Iterating through ImageFolder for sample, target

John_J_Watson · May 21, 2020, 8:54am

I am trying to use the ImageFolder class to read a bunch of images which are arranged this way:

0(folder)
    image01
    image01

1(folder)
    image01
    image01

2(folder)
    image01
    image01

Then I do something lilke:

ds = torchvision.datasets.ImageFolder( root=path_to, transform=p )

I can see the list of classes through:

list_of_classes=list(map(int, list(ds.classes)) )

Now reading through the docs, I iterate through the sample and targets lke so:

for idx, (sample, target) in enumerate(ds):
    print(sample, target)

For some reason, I notice that the target is showing the indices of ds.classes rather than the target value itself.

Is this the intended behaviour?

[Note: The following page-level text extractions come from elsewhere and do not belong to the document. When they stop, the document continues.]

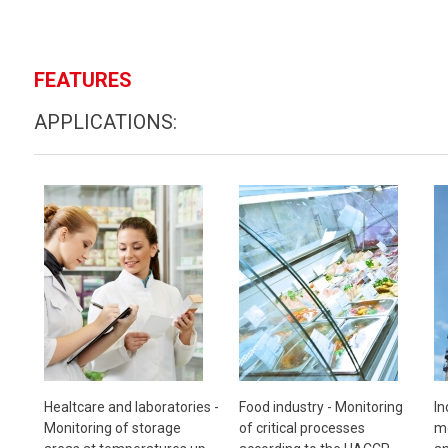
FEATURES
APPLICATIONS:
Healtcare and laboratories -
Food industry -
Monitoring
In
Monitoring of storage
of critical processes
mo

I was expecting it to simply show me the classes (0,1,2) in this case.

ptrblck · May 21, 2020, 9:49am

Assuming dataset.classes returns the folder names, the corresponding indices should be the class indices (i.e. the target values), shouldn’t it?

John_J_Watson · May 21, 2020, 10:17am

@ptrblck: thank you for your reply but I am not sure I understand what you have said

So, dataset.classes does return folder names, but when I loop through ds , the target is showing me indices of dataset.classes rather than the folder name

To the NN I would pass the sample and the target(which here is the folder name), not the indices, right?

I am confused as to why this is… I obviously do not understand something

So, when I do:

for idx, (sample, target) in enumerate(train_dataset):
    print(sample, list_of_classes[target] )

it seems to pick up the correct labels(aka target/folder_names). Is this the correct way to do it?

ptrblck · May 21, 2020, 10:19am

That is expected and the target should contain the class indices, not the names.
So e.g. for three folders your target should contain values in [0, 1, 2]
These target values are used to index the output of the model during the loss calculation, so they are used as numerical values instead of the folder names.

John_J_Watson · May 21, 2020, 10:30am

@ptrblck: thank you for this clarification. I think I got confused because my folder_names were also integers. It does make sense, since we compute the probability of classes at the end and thus indexing makes sense.

Thank you again. This was VERY helpful.